O seu desaparecimento me encheu de perguntas: morreu? Adoeceu? Alguém, rispidamente, o mandou não mais voltar? Se é que recebia pelo trabalho, deixou de receber e passou a negar-se – o que é correto – a trabalhar?

Mas, gosto mesmo é a hipótese anterior: sem as folhas sujando a rua e entupindo bueiros resolveu não mais voltar.

Para mim o Homem já fazia parte do cotidiano, do movimento e da limpeza da rua. Hoje a rua está preenchida por uma espécie de fantasma: às vezes vejo-o varrendo as calçadas.


A gata

Há cerca de um mês, também, desapareceu a Mimi.

Ela chegou no início da pandemia e foi acolhida, se não por todos, pela maioria dos que vivem no prédio. Quando chegou já era adulta. Pelo momento da chegada passou a ser chamada, por algumas pessoas do prédio, de Covid. Não gostei.

Nós aqui de casa passamos a chamá-la de Mimi. Não fomos criativos, mas cada vez que nos dirigíamos a ela com esse nome ela respondia com miados. Achamos que ela gostou.
Mas, observei que ela respondia a todos, não importando com que nome fosse chamada: Pantera, Escada, Estrela, nomes dados principalmente pelas crianças.

A Mimi desapareceu. Não quero imaginar o pior, tipo morreu atropelada ou matada. Prefiro imaginar que fugiu. Cansou-se de nós e da vida que vivia e foi em busca de outras aventuras.
Desde o desaparecimento, assim que chego na garagem espero encontra-la em cima de algum carro, como ela ficava, ouvir um miado ou senti-la, com seu corpo peludo, afagando minhas pernas.

Espera, até agora, em vão.

Todos os dias vou até a janela esperando vê-la deitada no jardim ou saindo, com toda a calma do mundo, para passear.

Final da tarde ela sentava à beira da calçada e assistia o movimento da rua. Chego a ter a impressão que ficava vendo o colorido do céu quando o sol se punha.
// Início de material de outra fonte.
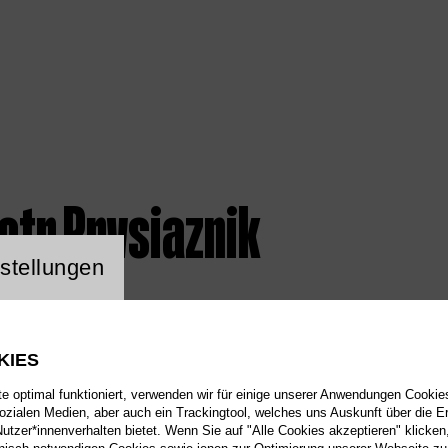
otr Prysiaznik
ng Website Cookie
stellungen
KIES
 optimal funktioniert, verwenden wir für einige unserer Anwendungen Cookies
sozialen Medien, aber auch ein Trackingtool, welches uns Auskunft über die 
tzer*innenverhalten bietet. Wenn Sie auf "Alle Cookies akzeptieren" klicken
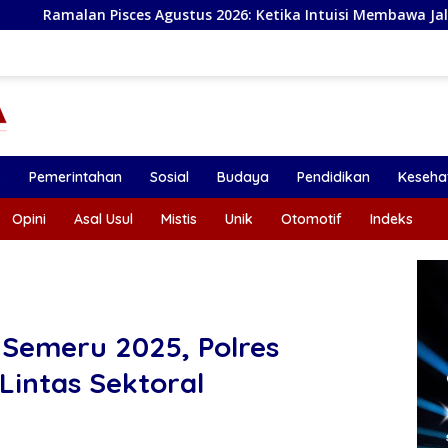
gustus 2026: Ketika Intuisi Membawa Jalan Menuju Peluang Bar
k
Pemerintahan
Sosial
Budaya
Pendidikan
Keseha
Opini
Asal Usul
Mistis
Unik
Otomotif
Indeks
 Semeru 2025, Polres
Lintas Sektoral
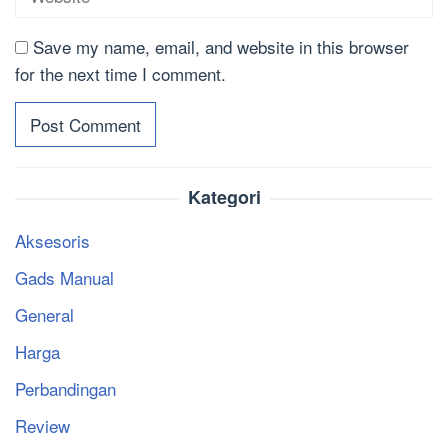
Save my name, email, and website in this browser
for the next time I comment.
Kategori
Aksesoris
Gads Manual
General
Harga
Perbandingan
Review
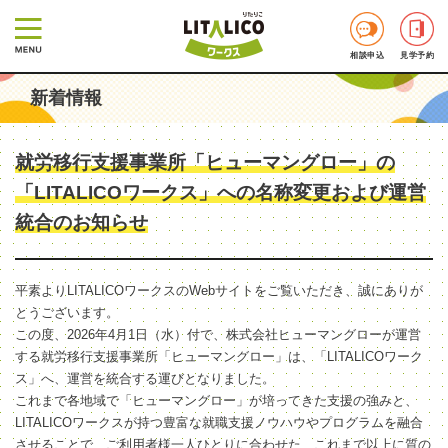
相談申込
見学予約
新着情報
就労移行支援事業所「ヒューマングロー」の
「LITALICOワークス」への名称変更および運営
統合のお知らせ
平素よりLITALICOワークスのWebサイトをご覧いただき、誠にありが
とうございます。
この度、2026年4月1日（水）付で、株式会社ヒューマングローが運営
する就労移行支援事業所「ヒューマングロー」は、「LITALICOワーク
ス」へ、運営を統合する運びとなりました。
これまで各地域で「ヒューマングロー」が培ってきた支援の強みと、
LITALICOワークスが持つ豊富な就職支援ノウハウやプログラムを融合
させることで、ご利用者様一人ひとりに合わせた、これまで以上に質の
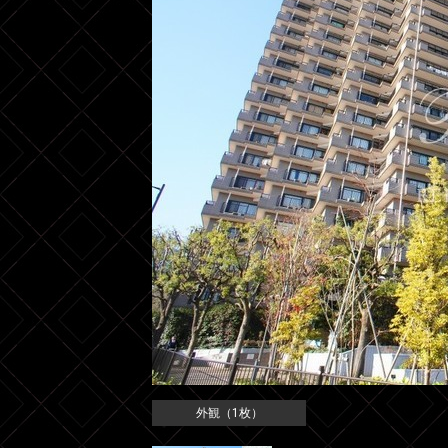
外観（1枚）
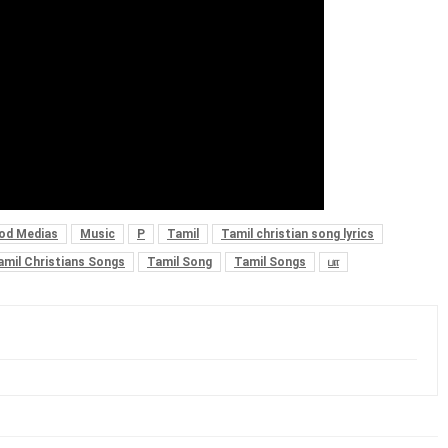
od Medias
Music
P
Tamil
Tamil christian song lyrics
amil Christians Songs
Tamil Song
Tamil Songs
பா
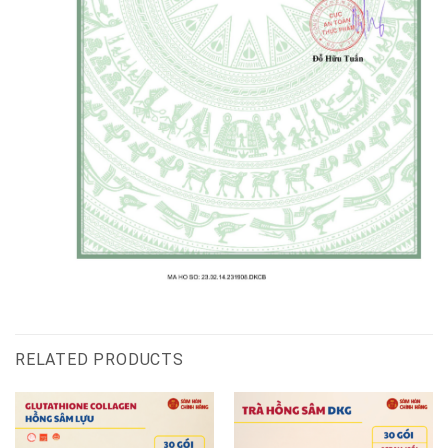
RELATED PRODUCTS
A árvore que servia de esconderijo para ela foi cortada. Ao anoitecer, algumas vezes, flagrei-a em cima da árvore à espreita: observava o que acontecia na calçada.

Há também a hipótese, que assim como o Homem, sem a árvore resolveu ir embora. Há também outra hipótese: em alguns postes aqui da Vila tem um cartaz com a foto de um gato de nome Zazu que desapareceu. Ela pode ter ido, com ele, por aí zazuar.


P.S. Uma das manhãs desta semana, antes das sete horas, quando saia para nadar, já com esta crônica concluída, vejo o Homem de volta nos seus afazeres. Agora, sem sua roupa branca, vestido de cinza.

Será que ficou doente e fez promessa de nunca mais usar branco, ou foi alguma bronca de quem lava a roupa, pois o branco sempre encarde?

Ao vê-lo reacendeu a minha esperança que a Mimi, assim como o Homem, volte.

Espero que ela não seja um Dom Sebastião, que no final do século XVI, desapareceu na batalha de Alcácer-Quibir, e diz a lenda que há gente em Portugal que ainda espera a volta dele.

Não conseguirei viver tanto tempo par esperar pela volta dela.